WASHINGTON — At a ceremony to usher in a record number of Latino Democrats in Congress, lawmakers exuded more outrage than delight as they recognized their legislative ambitions are contending for now with a standoff over a border wall with Mexico that has partially shut down the government.

“It’s because of Trump’s obsession with stirring up anti-immigrant sentiment that we’re in this predicament and it is quickly affecting the most vulnerable,” said newly minted Democratic Congressman Jesús “Chuy” García, D-Illinois, the first Mexican American to represent the state in Congress.

“It is very unfortunate that he chose this fight, he brought this closure on. We’ve offered solutions and I hope common sense prevails,” García told NBC News.

García was one of the members of Congress who participated in a ceremonial swearing-in Wednesday night at the U.S. Capitol for the Congressional Hispanic Caucus (CHC), a bipartisan organization whose members are all Democrat. According to the National Association of Latino Elected and Appointed Officials (NALEO), there are thirty-three Latino Democrats in the current Congress and five Republicans who have their own caucus known as the Congressional Hispanic Conference.

Members of the Congressional Hispanic Caucus at the swearing-in ceremony in Washington, D.C. on Jan. 9, 2019.Patricia Guadalupe

Speaking to a packed crowd, newly elected CHC Chair Rep.

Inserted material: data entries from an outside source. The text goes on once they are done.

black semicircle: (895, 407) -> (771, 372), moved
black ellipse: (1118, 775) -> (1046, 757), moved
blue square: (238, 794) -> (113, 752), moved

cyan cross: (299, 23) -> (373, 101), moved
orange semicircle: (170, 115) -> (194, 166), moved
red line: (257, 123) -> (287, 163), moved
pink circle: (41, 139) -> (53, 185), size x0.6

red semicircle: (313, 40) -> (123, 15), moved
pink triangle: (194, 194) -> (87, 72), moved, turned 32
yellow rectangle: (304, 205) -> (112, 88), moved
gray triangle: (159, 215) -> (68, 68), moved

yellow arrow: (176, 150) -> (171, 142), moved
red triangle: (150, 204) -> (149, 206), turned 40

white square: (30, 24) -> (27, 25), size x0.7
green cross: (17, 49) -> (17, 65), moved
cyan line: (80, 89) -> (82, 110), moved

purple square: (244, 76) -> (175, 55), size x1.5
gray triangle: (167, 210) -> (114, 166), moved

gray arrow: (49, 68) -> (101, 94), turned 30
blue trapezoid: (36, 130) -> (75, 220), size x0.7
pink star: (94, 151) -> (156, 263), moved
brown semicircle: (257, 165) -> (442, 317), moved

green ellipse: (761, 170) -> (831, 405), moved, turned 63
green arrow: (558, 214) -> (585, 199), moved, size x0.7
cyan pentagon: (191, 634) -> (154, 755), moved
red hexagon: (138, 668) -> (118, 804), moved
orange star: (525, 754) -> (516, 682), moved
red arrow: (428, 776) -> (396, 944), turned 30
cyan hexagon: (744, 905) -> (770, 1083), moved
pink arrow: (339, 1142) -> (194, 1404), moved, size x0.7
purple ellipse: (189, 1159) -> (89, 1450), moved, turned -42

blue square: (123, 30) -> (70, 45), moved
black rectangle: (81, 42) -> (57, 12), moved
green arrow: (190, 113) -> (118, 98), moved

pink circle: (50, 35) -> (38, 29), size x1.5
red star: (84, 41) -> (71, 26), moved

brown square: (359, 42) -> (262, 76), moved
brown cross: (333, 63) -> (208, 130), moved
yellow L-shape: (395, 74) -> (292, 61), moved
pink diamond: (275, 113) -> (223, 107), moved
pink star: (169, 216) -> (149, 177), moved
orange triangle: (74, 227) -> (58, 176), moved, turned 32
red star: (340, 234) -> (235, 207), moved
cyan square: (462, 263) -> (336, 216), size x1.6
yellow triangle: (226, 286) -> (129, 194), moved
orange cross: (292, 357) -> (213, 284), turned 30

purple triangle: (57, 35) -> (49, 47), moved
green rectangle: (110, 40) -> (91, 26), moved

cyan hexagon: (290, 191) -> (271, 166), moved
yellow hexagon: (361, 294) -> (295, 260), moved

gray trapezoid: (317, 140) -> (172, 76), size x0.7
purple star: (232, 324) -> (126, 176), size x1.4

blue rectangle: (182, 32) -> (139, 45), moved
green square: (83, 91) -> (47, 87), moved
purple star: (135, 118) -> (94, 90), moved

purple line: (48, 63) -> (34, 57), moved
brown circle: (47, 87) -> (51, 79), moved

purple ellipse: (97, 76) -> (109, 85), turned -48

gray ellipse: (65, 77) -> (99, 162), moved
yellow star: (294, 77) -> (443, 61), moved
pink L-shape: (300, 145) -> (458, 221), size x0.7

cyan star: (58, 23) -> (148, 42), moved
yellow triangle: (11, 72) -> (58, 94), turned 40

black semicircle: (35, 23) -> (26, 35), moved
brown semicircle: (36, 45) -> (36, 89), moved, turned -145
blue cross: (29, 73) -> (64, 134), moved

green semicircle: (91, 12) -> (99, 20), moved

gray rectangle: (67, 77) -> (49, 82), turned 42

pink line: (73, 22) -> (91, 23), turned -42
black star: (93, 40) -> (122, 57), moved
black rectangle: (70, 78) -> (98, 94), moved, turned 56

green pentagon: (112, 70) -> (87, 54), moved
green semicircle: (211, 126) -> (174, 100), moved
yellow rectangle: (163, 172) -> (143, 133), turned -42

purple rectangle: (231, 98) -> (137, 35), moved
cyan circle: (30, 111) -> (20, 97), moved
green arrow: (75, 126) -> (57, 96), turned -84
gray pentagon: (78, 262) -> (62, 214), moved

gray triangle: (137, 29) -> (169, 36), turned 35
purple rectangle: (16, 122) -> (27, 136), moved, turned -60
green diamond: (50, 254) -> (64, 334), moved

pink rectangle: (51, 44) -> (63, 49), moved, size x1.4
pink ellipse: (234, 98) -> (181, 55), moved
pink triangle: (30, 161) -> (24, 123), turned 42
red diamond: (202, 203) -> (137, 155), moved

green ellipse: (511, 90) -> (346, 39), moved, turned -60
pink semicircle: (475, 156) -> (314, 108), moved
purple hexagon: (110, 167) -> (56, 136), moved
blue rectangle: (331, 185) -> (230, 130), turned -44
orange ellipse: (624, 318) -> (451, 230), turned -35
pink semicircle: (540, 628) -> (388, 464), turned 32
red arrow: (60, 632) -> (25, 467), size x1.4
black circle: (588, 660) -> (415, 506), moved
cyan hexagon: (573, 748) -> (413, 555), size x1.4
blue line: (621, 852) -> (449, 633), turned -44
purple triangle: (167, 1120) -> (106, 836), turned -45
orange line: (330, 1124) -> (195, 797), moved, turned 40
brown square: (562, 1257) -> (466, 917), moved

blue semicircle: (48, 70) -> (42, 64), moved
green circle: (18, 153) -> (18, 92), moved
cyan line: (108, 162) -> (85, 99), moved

Joaquín Castro, D-Texas, told a packed auditorium that the highest number of Hispanics in Congress represents a greater focus on the community at large and a greater opportunity to counter negative perceptions about Latinos, which some decry as a reason for the elevated attention of a wall along the U.S.-Mexico border.

“It’s no secret that the last few years the Latino community has been a target of a lot of disinformation and in many ways a lot of slander, and I want to thank each and every one for standing up against that and telling the truth about our community, a community that is sincere, that is hard working, and that most of all is not going anywhere,” said Castro.

The shutdown has dampened new legislators’ hopes of hitting the ground running. Rep. Sylvia García, D-Texas is one of two women — the other is Rep. Verónica Escobar — making history as the first Latinas representing Texas in the Congress.